> _What needs to be done_
All lines from the first one in the listing below to the one holding "Page Services", inclusive, are to be copied exactly.

> _Exercise inputs_
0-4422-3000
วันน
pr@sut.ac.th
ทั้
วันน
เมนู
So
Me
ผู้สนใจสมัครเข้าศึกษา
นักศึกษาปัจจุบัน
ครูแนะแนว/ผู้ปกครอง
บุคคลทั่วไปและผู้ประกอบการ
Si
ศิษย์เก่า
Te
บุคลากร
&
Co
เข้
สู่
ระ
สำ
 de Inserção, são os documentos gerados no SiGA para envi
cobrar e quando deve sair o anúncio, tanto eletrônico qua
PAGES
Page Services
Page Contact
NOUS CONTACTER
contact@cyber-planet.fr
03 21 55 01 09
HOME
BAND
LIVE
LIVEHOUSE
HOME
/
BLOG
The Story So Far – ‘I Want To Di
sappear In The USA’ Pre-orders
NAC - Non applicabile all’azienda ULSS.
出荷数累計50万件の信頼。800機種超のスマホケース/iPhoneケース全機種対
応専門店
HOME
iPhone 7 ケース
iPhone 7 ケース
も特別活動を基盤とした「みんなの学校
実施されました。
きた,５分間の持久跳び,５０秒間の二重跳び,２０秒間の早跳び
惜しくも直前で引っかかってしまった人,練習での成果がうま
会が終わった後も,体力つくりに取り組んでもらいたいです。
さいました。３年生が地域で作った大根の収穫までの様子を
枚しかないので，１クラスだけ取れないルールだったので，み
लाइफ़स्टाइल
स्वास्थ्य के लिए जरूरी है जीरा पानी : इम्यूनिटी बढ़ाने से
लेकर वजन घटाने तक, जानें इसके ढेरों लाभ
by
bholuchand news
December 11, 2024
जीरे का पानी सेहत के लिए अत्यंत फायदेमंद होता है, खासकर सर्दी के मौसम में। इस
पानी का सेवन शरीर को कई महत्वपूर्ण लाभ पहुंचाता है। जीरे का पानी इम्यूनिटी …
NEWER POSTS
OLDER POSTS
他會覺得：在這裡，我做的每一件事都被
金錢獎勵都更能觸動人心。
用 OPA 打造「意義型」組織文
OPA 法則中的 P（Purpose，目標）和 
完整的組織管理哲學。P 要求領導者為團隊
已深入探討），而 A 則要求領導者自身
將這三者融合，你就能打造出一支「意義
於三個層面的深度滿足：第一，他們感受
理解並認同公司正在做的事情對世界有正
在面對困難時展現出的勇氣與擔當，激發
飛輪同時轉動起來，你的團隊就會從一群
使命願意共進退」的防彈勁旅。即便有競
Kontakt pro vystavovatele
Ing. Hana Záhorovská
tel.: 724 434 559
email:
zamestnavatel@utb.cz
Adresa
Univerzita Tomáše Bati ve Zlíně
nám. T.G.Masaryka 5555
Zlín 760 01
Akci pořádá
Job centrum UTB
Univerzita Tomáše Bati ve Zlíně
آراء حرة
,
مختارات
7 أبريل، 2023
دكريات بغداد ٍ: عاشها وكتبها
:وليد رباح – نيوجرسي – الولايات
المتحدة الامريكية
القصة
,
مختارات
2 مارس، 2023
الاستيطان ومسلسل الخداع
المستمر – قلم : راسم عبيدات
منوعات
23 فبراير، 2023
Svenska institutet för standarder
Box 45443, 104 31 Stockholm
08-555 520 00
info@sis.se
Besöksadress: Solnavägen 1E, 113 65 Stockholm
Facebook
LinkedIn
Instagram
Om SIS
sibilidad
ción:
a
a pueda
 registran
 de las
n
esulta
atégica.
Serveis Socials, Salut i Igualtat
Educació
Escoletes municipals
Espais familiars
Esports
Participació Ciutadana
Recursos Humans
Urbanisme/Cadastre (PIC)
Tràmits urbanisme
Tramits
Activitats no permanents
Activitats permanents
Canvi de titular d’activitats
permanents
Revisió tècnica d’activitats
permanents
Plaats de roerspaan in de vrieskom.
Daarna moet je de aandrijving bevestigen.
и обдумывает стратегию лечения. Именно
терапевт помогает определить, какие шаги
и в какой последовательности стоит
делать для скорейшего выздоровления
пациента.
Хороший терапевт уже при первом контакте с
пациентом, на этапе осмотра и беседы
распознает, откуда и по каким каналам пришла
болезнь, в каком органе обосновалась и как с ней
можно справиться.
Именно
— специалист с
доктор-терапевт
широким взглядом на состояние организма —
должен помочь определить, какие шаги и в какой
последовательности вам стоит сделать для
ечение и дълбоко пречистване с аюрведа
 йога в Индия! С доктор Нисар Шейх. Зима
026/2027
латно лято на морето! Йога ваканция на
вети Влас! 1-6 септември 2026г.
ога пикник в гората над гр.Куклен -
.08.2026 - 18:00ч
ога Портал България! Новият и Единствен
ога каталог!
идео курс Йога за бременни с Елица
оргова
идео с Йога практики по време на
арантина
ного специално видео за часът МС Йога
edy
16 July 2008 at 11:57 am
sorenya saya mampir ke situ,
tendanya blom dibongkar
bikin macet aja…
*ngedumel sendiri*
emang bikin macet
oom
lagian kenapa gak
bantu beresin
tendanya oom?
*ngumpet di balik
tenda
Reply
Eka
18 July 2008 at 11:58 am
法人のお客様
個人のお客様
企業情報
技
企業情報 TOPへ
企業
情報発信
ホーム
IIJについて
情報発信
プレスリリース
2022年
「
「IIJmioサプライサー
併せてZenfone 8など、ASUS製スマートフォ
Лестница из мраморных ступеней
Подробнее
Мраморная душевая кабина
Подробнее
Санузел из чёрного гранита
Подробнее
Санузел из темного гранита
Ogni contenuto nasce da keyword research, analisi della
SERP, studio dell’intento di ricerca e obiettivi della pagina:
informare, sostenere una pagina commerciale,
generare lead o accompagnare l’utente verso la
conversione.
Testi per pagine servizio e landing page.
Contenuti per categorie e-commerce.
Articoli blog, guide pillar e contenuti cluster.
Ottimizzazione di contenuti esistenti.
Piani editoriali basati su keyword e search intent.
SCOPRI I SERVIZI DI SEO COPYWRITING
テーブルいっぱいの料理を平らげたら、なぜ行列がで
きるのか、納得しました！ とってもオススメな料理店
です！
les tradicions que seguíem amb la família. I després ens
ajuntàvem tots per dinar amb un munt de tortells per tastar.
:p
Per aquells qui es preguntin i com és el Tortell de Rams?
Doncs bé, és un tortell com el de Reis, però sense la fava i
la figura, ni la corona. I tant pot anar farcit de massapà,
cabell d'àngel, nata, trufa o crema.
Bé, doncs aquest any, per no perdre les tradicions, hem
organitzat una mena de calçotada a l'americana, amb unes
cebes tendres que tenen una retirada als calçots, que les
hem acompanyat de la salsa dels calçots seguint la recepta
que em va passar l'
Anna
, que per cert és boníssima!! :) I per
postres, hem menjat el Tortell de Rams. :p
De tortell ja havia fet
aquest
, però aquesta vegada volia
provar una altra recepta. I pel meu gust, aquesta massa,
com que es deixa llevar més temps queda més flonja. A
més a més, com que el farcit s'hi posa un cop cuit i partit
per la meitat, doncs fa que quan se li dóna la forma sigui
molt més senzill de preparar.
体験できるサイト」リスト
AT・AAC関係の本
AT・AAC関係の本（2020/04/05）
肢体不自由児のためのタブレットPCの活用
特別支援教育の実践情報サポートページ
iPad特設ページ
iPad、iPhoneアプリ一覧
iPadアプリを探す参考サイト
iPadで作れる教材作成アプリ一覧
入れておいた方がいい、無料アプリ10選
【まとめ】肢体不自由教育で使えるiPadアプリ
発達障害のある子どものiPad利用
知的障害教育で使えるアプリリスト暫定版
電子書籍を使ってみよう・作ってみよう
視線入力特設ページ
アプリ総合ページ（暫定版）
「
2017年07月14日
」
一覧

> _Finished task_
0-4422-3000
วันน
pr@sut.ac.th
ทั้
วันน
เมนู
So
Me
ผู้สนใจสมัครเข้าศึกษา
นักศึกษาปัจจุบัน
ครูแนะแนว/ผู้ปกครอง
บุคคลทั่วไปและผู้ประกอบการ
Si
ศิษย์เก่า
Te
บุคลากร
&
Co
เข้
สู่
ระ
สำ
 de Inserção, são os documentos gerados no SiGA para envi
cobrar e quando deve sair o anúncio, tanto eletrônico qua
PAGES
Page Services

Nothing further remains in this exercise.